Or, la Fondation, elle, ne trouve pas d'explication. L'état de santé mentale des sujets n'est jamais contesté ni même mentionné dans l'article comme un facteur à risques. En fait, les responsabilités des sujets - respectivement un agent de terrain et un Classe-D promu en classe C - les indiquent au contraire comme des éléments fiables, c'est-à-dire qu'ils ne sont ordinairement pas victimes d'hallucinations.
La tumeur de l'agent Comte pourrait, en effet, les justifier. De même que l'hémorragie de D-42801. Il se produit toutefois une étrange coïncidence dans les deux cas. Ces hallucinations exaucent toujours leur vœu le plus cher de manière sensible.
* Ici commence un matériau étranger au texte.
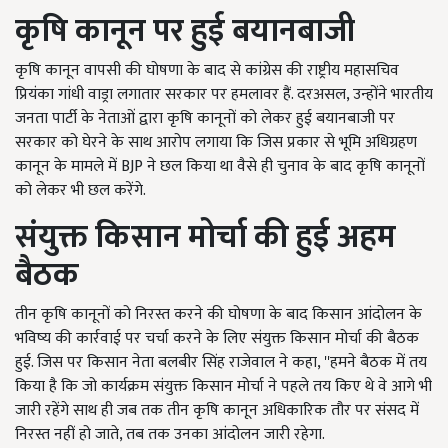
कृषि कानून पर हुई बयानबाजी
कृषि कानून वापसी की घोषणा के बाद से कांग्रेस की राष्ट्रीय महासचिव
प्रियंका गांधी वाड्रा लगातार सरकार पर हमलावर हैं. दरअसल, उन्होंने भारतीय
जनता पार्टी के नेताओं द्वारा कृषि कानूनों को लेकर हुई बयानबाजी पर
सरकार को घेरने के साथ आरोप लगाया कि जिस प्रकार से भूमि अधिग्रहण
कानून के मामले में BJP ने छल किया था वैसे ही चुनाव के बाद कृषि कानूनों
को लेकर भी छल करेंगे.
संयुक्त किसान मोर्चा की हुई अहम
बैठक
तीन कृषि कानूनों को निरस्त करने की घोषणा के बाद किसान आंदोलन के
भविष्य की कार्रवाई पर चर्चा करने के लिए संयुक्त किसान मोर्चा की बैठक
हुई. जिस पर किसान नेता बलबीर सिंह राजेवाल ने कहा, ''हमने बैठक में तय
किया है कि जो कार्यक्रम संयुक्त किसान मोर्चा ने पहले तय किए थे वे आगे भी
जारी रहेंगे साथ ही जब तक तीन कृषि कानून अधिकारिक तौर पर संसद में
निरस्त नहीं हो जाते, तब तक उनका आंदोलन जारी रहेगा.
D'abord, l'agent Comte. Il sait que sa fin est proche et confesse lui-même qu'il ne veut être entouré que de ses deux parents dans ses derniers instants. Et le voilà qui s'imagine être un enfant une seconde fois et qui voit en ses deux collègues son père et sa mère, qu'il peut donc véritablement étreindre, par une heureuse coïncidence.
Ensuite, D-42801. La vie est ingrate avec lui. Mais il aime beaucoup l'une de ses institutrices qui comprenait sa détresse et s'est même battue pour le protéger. L'une de ses déclarations a peut-être attiré ton attention. Il fait allusion à un document écrit que l'être invisible lui remet et qu'il décline parce qu'il n'est pas supposé le recevoir. Et lorsqu'il expire, que retrouve-t-on dans sa poche ? Une fleur et la lettre écrite de la même enseignante qu'il appréciait.
Tu écris qu'il ne faut pas tenir compte de ce détail parce que la description du rapport ne mentionne nulle part que la présence invisible peut être à l'origine de ce cadeau. Or, c'est pourtant le cas. En tant que Classe-D, il est toujours fouillé et ne pourrait se retrouver avec de tels objets en sa possession, surtout que le papier peut être employé comme une arme coupante. Il travaille sur un site où sont enfermés des SCP suffisamment dangereux pour justifier les mesures drastiques qui lui ont coûté la vie, et la confidentialité de l'emplacement des installations écarte toute possibilité de recevoir des visites. Si la lettre est "apparue" dans sa combinaison, c'est que quelqu'un la lui a remise entretemps.
Pourquoi l'article ne mentionne-t-il pas cette propriété comme l'une des caractéristiques du SCP ? C'est tout simplement que le personnel n'en possède aucune preuve. La Fondation ne peut ni voir, ni entendre, ni toucher, ni sentir cette entité que tous les sujets lui désignent pourtant du doigt.
Alors, sachant que l'évènement lui échappe, elle opte pour un compromis et s'en tient prudemment au mot "hallucination", car elle ne constate rien de plus qu'un individu isolé interagissant à chaque fois avec un être qui semble ne pas exister, et qui vient l'apaiser quelques heures ou minutes avant sa mort.
Pour bien comprendre le troisième entretien, il faut se rappeler que, contrairement à l'âge minimum, l'âge maximum des sujets affectés par l'anomalie est inconnu. La censure laisse deviner un nombre à 3 chiffres, mais on ignore lequel.
Dans un second temps, il ne t'a pas échappé que l'homme dont il est question est "âgé", mais cet âge est également inconnu. Et surtout, la Fondation ne cherche même pas à l'évaluer.
Le monologue que tient le vieil homme dans son sommeil fait encore intervenir au moins une entité consciente. Mais cette fois, le sujet cherche à l'attendrir. Il la supplie. Il l'implore de le laisser "partir". Parce que contrairement à l'agent Comte et à D-42801, cet être invisible est un ami intime, un ami d'enfance de cet homme. Il tient vraiment à lui. Alors il refuse de le laisser mourir. Peut-être même depuis… plusieurs siècles. D'où l'impossibilité d'estimer son âge. Le cas du pauvre homme a tout naturellement fasciné l'Ordre qui l'a recueilli pour mieux l'étudier.
Tu as bien raison, Skel', de douter de l'existence de ce SCP. La Fondation se heurte en fait exactement au même doute que toi. Peut-on prétendre que les comportements de ces mourants ne sont que des coïncidences résultant d'une santé mentale soudainement à la dérive ? Sans doute. Peut-on aussi penser qu'ils disent la vérité et que leurs hallucinations n'en sont pas ? Pour moi, oui. Dans l'univers de la Fondation, cela est envisageable. Personne d'autre qu'eux, après tout, ne peut le prouver. Le meilleur moyen d'en être sûr reste encore d'attendre son tour.